Grant funds training on human trafficking investigation

Nicole Ziege

Attorney General Andy Beshear will host Advanced Human Trafficking Investigation Training from April 19 to April 21 in Louisville after receiving a $1.5 million grant from the U.S. Department of Justice last year, according to a news release from the Kentucky attorney general’s office.

The three-day training is designed for police officers, prosecutors and judges, with a special focus on task force members, Dennis Cusick said. Cusick is an executive director for the Upper Midwest Community Policing Institute, course coordinator and training provider.

“For the past 10 years, the department has taken a primary responsibility of providing training to the task forces throughout the United States,” Cusick said.

The training is a one-time event and will be an intensive training on investigating human trafficking. Around 65 people are planning to attend, Allyson Taylor, the director of the Office of Child Abuse and Exploitation Prevention, said.

Human trafficking reports to the Cabinet for Health and Family Services have increased from 51 victims in 2013 to 169 in 2015, an increase by more than 300 percent, according to the State Journal.

Although he has not received statistics from the attorney general, Cusick said he assumed the increased number of reports meant the awareness of the crime was increasing, rather than the crime.

“One of the reasons why we are seeing such an increase is because state departments have made it a serious mission to investigate human trafficking cases,” he said. “More importantly, because of all the media attention being made to this, the citizenry has become more aware. The commitment of law enforcement to do investigations is definitely increasing.”

Taylor said she does not think human trafficking has increased.

“I think it’s gotten to the point now where people are recognizing it and learning how to spot signs of human trafficking,” Taylor said.

Cusick said there is “no question” this kind of specialized training helps because human trafficking cases are “very complex.”

“It often involves several states almost simultaneously because it is so heavily driven by the Internet,” Cusick said.

The vast majority of cases Cusick sees involve young people, mostly girls, between 12 and 15 years old. He said human trafficking is “destroying the lives of our children.”

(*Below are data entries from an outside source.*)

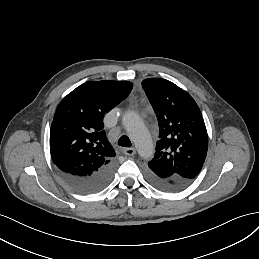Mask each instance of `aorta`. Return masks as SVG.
<instances>
[{
	"instance_id": "obj_1",
	"label": "aorta",
	"mask_w": 259,
	"mask_h": 259,
	"mask_svg": "<svg viewBox=\"0 0 259 259\" xmlns=\"http://www.w3.org/2000/svg\"><path fill=\"white\" fill-rule=\"evenodd\" d=\"M123 125L141 157L149 159L154 153V146L149 132L144 126L139 115L135 112H127L123 117Z\"/></svg>"
}]
</instances>
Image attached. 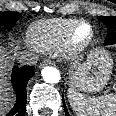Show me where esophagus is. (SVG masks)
Instances as JSON below:
<instances>
[{
	"instance_id": "1",
	"label": "esophagus",
	"mask_w": 116,
	"mask_h": 116,
	"mask_svg": "<svg viewBox=\"0 0 116 116\" xmlns=\"http://www.w3.org/2000/svg\"><path fill=\"white\" fill-rule=\"evenodd\" d=\"M46 65H53V62L50 61V60H46V61H43L41 64H40V68H43L44 66Z\"/></svg>"
}]
</instances>
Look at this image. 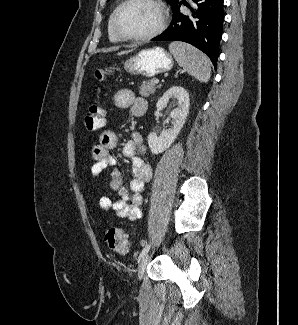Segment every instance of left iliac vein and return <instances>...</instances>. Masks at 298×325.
Here are the masks:
<instances>
[{
  "label": "left iliac vein",
  "mask_w": 298,
  "mask_h": 325,
  "mask_svg": "<svg viewBox=\"0 0 298 325\" xmlns=\"http://www.w3.org/2000/svg\"><path fill=\"white\" fill-rule=\"evenodd\" d=\"M148 255L144 257L138 265V279L141 280L148 264Z\"/></svg>",
  "instance_id": "left-iliac-vein-1"
}]
</instances>
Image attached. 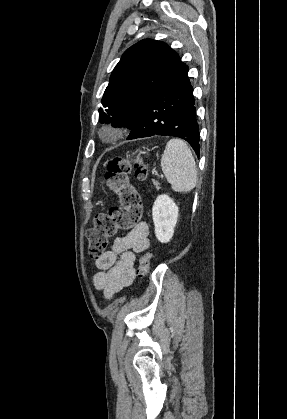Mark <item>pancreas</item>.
<instances>
[{"mask_svg": "<svg viewBox=\"0 0 287 419\" xmlns=\"http://www.w3.org/2000/svg\"><path fill=\"white\" fill-rule=\"evenodd\" d=\"M154 185L156 186V188H157V189H159V188H160V187H159V183H158V182H156V181H155V182H154Z\"/></svg>", "mask_w": 287, "mask_h": 419, "instance_id": "cf45deb5", "label": "pancreas"}]
</instances>
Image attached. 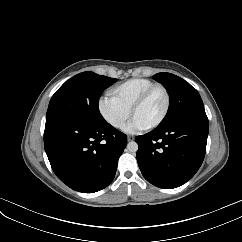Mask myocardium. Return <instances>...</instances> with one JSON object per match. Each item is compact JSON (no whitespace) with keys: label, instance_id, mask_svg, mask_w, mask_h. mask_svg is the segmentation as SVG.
<instances>
[{"label":"myocardium","instance_id":"1","mask_svg":"<svg viewBox=\"0 0 242 242\" xmlns=\"http://www.w3.org/2000/svg\"><path fill=\"white\" fill-rule=\"evenodd\" d=\"M161 90L164 94L165 97V106L163 109V112L161 114V116L159 117V119L154 122L153 124H151L150 126H148L146 129L148 130H152L155 129L157 127H159L164 120L166 119L169 109H170V105H171V96L170 93L168 91V89L162 85V84H154L151 87H149L148 89H146L132 104L131 109H130V114L133 117L135 111L147 100V98L152 94V92H154L155 90Z\"/></svg>","mask_w":242,"mask_h":242}]
</instances>
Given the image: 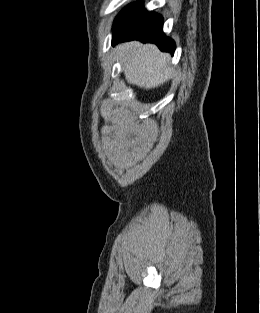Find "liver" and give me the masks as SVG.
I'll return each mask as SVG.
<instances>
[{
  "mask_svg": "<svg viewBox=\"0 0 260 313\" xmlns=\"http://www.w3.org/2000/svg\"><path fill=\"white\" fill-rule=\"evenodd\" d=\"M126 80L144 89L158 87L173 76L169 66L170 55L161 53L153 44L137 41L124 43L117 48Z\"/></svg>",
  "mask_w": 260,
  "mask_h": 313,
  "instance_id": "liver-1",
  "label": "liver"
}]
</instances>
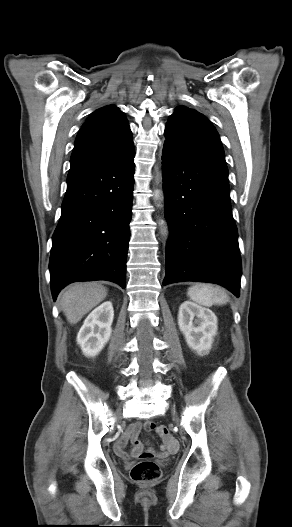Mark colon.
Segmentation results:
<instances>
[{
    "label": "colon",
    "mask_w": 292,
    "mask_h": 527,
    "mask_svg": "<svg viewBox=\"0 0 292 527\" xmlns=\"http://www.w3.org/2000/svg\"><path fill=\"white\" fill-rule=\"evenodd\" d=\"M154 424L152 422H146L144 424L145 430L153 429ZM169 433V432H168ZM144 459L136 463L131 470V478L140 483H152L159 479L160 468L152 460Z\"/></svg>",
    "instance_id": "5ec220e1"
}]
</instances>
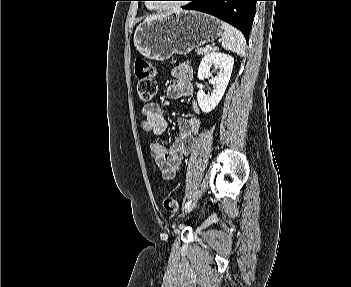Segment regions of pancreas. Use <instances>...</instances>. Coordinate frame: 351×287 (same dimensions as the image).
Returning <instances> with one entry per match:
<instances>
[{
    "instance_id": "pancreas-1",
    "label": "pancreas",
    "mask_w": 351,
    "mask_h": 287,
    "mask_svg": "<svg viewBox=\"0 0 351 287\" xmlns=\"http://www.w3.org/2000/svg\"><path fill=\"white\" fill-rule=\"evenodd\" d=\"M197 54L199 55H203V54H206L207 52L204 51V48H201V47H196V50Z\"/></svg>"
}]
</instances>
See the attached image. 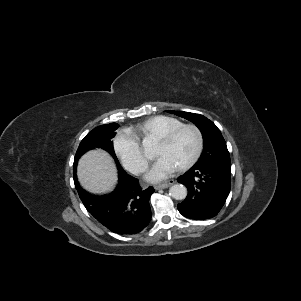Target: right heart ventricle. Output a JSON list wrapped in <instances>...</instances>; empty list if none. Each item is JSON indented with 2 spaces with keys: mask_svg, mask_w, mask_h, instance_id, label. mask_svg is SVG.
<instances>
[{
  "mask_svg": "<svg viewBox=\"0 0 301 301\" xmlns=\"http://www.w3.org/2000/svg\"><path fill=\"white\" fill-rule=\"evenodd\" d=\"M183 122L177 118L158 115L150 117L128 129L138 139L158 138L166 132L180 126Z\"/></svg>",
  "mask_w": 301,
  "mask_h": 301,
  "instance_id": "right-heart-ventricle-1",
  "label": "right heart ventricle"
}]
</instances>
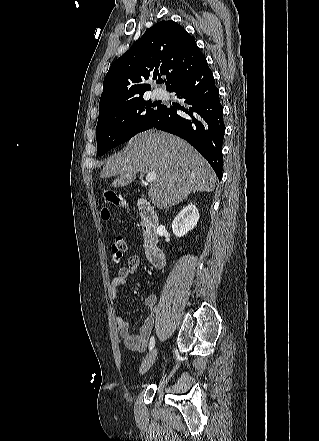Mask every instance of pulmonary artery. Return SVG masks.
<instances>
[{
    "instance_id": "pulmonary-artery-1",
    "label": "pulmonary artery",
    "mask_w": 319,
    "mask_h": 441,
    "mask_svg": "<svg viewBox=\"0 0 319 441\" xmlns=\"http://www.w3.org/2000/svg\"><path fill=\"white\" fill-rule=\"evenodd\" d=\"M154 97L155 98H161L162 97V93L160 91H155L154 92Z\"/></svg>"
}]
</instances>
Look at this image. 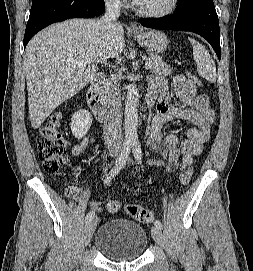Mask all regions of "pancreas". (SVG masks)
Returning <instances> with one entry per match:
<instances>
[{"label":"pancreas","instance_id":"obj_1","mask_svg":"<svg viewBox=\"0 0 253 271\" xmlns=\"http://www.w3.org/2000/svg\"><path fill=\"white\" fill-rule=\"evenodd\" d=\"M149 61L153 63L151 70L156 75L168 76L172 74L171 68L158 55H151L149 58H147V62ZM118 77H119L118 73H113L109 79L104 80L102 82L101 86L102 97L105 96L106 91L111 86V84L117 83Z\"/></svg>","mask_w":253,"mask_h":271}]
</instances>
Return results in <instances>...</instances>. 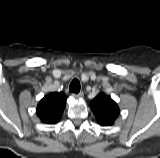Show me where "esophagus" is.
Segmentation results:
<instances>
[{"label": "esophagus", "instance_id": "esophagus-1", "mask_svg": "<svg viewBox=\"0 0 160 158\" xmlns=\"http://www.w3.org/2000/svg\"><path fill=\"white\" fill-rule=\"evenodd\" d=\"M72 96H73L74 98H82V97H83V92L73 93Z\"/></svg>", "mask_w": 160, "mask_h": 158}]
</instances>
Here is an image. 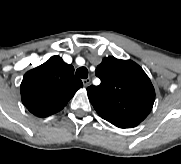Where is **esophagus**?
Returning <instances> with one entry per match:
<instances>
[{
	"mask_svg": "<svg viewBox=\"0 0 181 164\" xmlns=\"http://www.w3.org/2000/svg\"><path fill=\"white\" fill-rule=\"evenodd\" d=\"M90 82H91V79L90 78H86V79L83 80V85L85 87H88L90 85Z\"/></svg>",
	"mask_w": 181,
	"mask_h": 164,
	"instance_id": "esophagus-1",
	"label": "esophagus"
}]
</instances>
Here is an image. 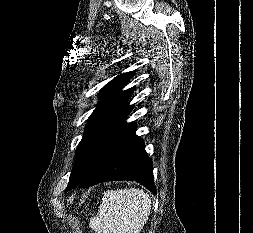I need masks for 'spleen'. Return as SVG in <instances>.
<instances>
[{"label":"spleen","mask_w":253,"mask_h":233,"mask_svg":"<svg viewBox=\"0 0 253 233\" xmlns=\"http://www.w3.org/2000/svg\"><path fill=\"white\" fill-rule=\"evenodd\" d=\"M151 210V199L138 188L107 190L89 226L96 233H140Z\"/></svg>","instance_id":"obj_1"}]
</instances>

“They are lured into this on false promises and made to, by sometimes severe force, comply with their traffickers and engage in sex for money, up to as many as 40 customers a day,” he said.

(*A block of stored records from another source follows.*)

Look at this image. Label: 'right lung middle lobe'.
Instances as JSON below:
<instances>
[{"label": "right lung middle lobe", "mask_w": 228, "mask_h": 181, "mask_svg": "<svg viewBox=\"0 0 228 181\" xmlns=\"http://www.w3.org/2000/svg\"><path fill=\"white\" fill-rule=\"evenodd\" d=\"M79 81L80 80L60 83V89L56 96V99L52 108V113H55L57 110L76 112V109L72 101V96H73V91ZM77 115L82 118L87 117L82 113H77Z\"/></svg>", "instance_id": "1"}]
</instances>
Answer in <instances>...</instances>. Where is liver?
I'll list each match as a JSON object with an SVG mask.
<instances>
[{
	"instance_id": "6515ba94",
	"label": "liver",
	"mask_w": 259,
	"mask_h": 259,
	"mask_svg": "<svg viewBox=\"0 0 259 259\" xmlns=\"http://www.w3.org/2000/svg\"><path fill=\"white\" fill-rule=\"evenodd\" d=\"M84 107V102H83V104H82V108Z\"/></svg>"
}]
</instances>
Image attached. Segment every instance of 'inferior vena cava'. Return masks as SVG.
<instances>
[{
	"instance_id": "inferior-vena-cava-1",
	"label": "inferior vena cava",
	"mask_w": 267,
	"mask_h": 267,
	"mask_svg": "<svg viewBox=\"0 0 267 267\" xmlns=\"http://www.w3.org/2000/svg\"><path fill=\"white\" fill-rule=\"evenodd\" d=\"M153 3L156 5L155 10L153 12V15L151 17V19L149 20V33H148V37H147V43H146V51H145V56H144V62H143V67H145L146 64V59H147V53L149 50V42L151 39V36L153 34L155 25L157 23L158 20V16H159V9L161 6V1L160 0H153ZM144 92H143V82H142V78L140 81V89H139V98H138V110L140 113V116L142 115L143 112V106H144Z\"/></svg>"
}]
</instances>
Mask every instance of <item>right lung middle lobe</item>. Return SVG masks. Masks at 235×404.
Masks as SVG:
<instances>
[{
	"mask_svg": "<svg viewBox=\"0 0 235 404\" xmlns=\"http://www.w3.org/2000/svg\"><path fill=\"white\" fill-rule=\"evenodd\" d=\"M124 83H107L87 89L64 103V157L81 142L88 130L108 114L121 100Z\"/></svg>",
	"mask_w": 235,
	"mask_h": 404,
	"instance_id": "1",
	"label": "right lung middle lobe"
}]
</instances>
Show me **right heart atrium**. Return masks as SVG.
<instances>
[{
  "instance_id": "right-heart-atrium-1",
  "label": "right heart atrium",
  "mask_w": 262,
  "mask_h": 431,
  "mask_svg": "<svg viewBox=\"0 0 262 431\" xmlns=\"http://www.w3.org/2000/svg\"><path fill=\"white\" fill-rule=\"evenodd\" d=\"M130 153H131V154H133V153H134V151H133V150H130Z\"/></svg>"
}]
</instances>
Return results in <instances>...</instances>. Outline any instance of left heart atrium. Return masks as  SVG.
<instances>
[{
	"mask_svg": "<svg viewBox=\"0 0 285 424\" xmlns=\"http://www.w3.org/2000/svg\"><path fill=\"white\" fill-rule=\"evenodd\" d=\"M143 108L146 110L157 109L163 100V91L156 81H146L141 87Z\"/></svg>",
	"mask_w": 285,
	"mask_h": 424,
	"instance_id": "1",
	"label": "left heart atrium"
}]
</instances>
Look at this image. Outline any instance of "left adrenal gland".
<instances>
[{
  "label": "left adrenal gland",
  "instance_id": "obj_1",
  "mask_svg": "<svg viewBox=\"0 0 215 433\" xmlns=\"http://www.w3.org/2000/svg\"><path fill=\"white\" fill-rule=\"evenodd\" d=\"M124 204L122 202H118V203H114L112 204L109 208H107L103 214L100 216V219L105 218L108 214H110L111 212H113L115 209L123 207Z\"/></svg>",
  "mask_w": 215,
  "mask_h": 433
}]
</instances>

Cusick said another reason why human trafficking cases are “very complex is that it takes “unusual partnerships” between the police, the prosecutor and those who are responsible for the victim.

“You need the victim to be healthy; you need the victim to recover, hopefully to resume a normal life and at the same time, do a criminal investigation that ends up in a criminal prosecution without re-victimizing the victim,” he said.

Taylor, who has worked in her position since it was created in January 2016, expressed her enthusiasm for being a part of the training.

“I’m excited that we’re going to provide quality training for our local law enforcement,” Taylor said. “Budgets being what they are, this is an opportunity to get top-of-the-line federal training for the prosecution and prevention of human trafficking.”

Cusick said he wants to commend Kentucky for creating the task force, which is called the Kentucky Human Trafficking Task Force, and for getting the training so the task force functions.

“Kentucky has a wonderful task force environment with the state police and the attorney general’s office,” Cusick said. “That’s exactly the model that we hope exists throughout the country.”